While I'm parsing the PDF, I'm looking at, among other things, Parent entries. I notice that in bad.pdf, object 24 lists objects 19-23 as its children (/Kids), but none of them list a /Parent (presumably back to 24). Is a Parent entry mandatory for a Kid (and possibly some other parent-child relationships), or is it optional? Does it always have to point back to the object who claims this object as its Kid, or is it legal to point somewhere else? I'm thinking of ticket 130722's afhacked2.pdf's object 4 declaring object 6 to be its child (/Kid) but so does object 9, and 6 points back to 9 as its Parent. That sounds fishy to me. The PDF 1.7 Reference sometimes calls a Parent mandatory, but then often omits a Parent from the example.

*

Offline Phil

  • Global Moderator
  • Hero Member
  • *****
  • 749
    • View Profile
Re: [RT 133131] readval() failure
« Reply #14: November 22, 2020, 03:03:10 PM »
Sun Nov 22 07:36:50 2020 futuramedium@yandex.ru - Correspondence added

Christopher, more likely older versions of Poppler/Cairo didn't support 1.5 features.

Phil, "any" is literally ANY, width can be 1-2-3-4-8, but also 5-6-7-9-10-...1000-..., etc. to PDF architectural integer limit (2**32 - 1). What's an integer (byte offset of an object, in particular) so many bytes long -- it's beyond comprehension and hardware capabilities and practical requirements. See the H.21 end-note in "PDF Reference, sixth edition", which explicitly states that the Reference, itself, does not impose ANY limit on offset byte width. I don't know what you mean by "reading documentation correctly" and finding there allowed widths of 1-2-3-4-8.

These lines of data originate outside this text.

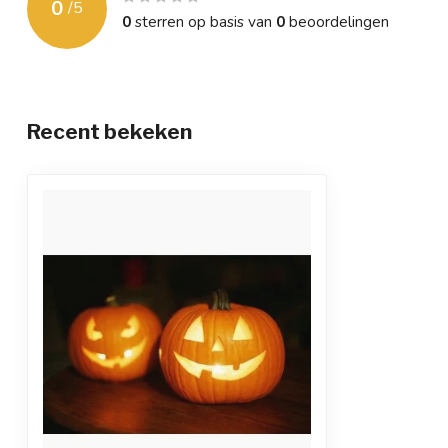
0
/
5
0
sterren op basis van
0
beoordelingen
Recent bekeken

So, a Reader, theoretically and nominally, must cope with any width, but practically -- see what I said in August about a fix, just a character insertion.

However, you raised a valid concern about 32-bit Perls compiled without "USE_64_BIT_INT", regardless of them being worth any effort. Then, again, I'm repeating myself, have a look at sister packages, how they handle the issues -- quite differently from each other (and PDF::API2), but BOTH can cope with ANY widths of arbitrary size, not just 1-2-3-4-8, and regardless of Perl being 32bit/64bit (of course, as long as integer to be decoded fits 32/64 bits, as applicable, -- i.e. byte string may have leading zeroes).

What follows is rather off-topic.

Quote
what happens for just 'Q' (as the original code was)

The original code was tested, if ever, using big-endian CPU

Quote
Why is 'Q' treated differently, and I need to give the byte order explicitly?

?? Because it's documented so. By design. How is that "Perl issue"? It's matter of POV -- the N/V (n/v) pairs are peculiar exception, all other relevant templates require explicit byte order modifier to work in portable manner.

Quote
Is a Parent entry mandatory for a Kid

The Reference has comprehensive Index, I don't think there are any ambiguities where and which entries are required. There are trees of slightly different breeds. E.g., items of Pages Tree, Name Tree (your example), Outlines tree(-like structure) require (1) both Kids/Parent, (2) Kids only, (3) Parent only entries, respectively. Evolving standard (as PDF was) can finish eclectic, which is OK as long as everything is clearly documented.

The "afhacked2.pdf", IIRC, was shown to be horribly broken EXACTLY w.r.t. parental relationship in a tree, why would you pick it up as example to investigate.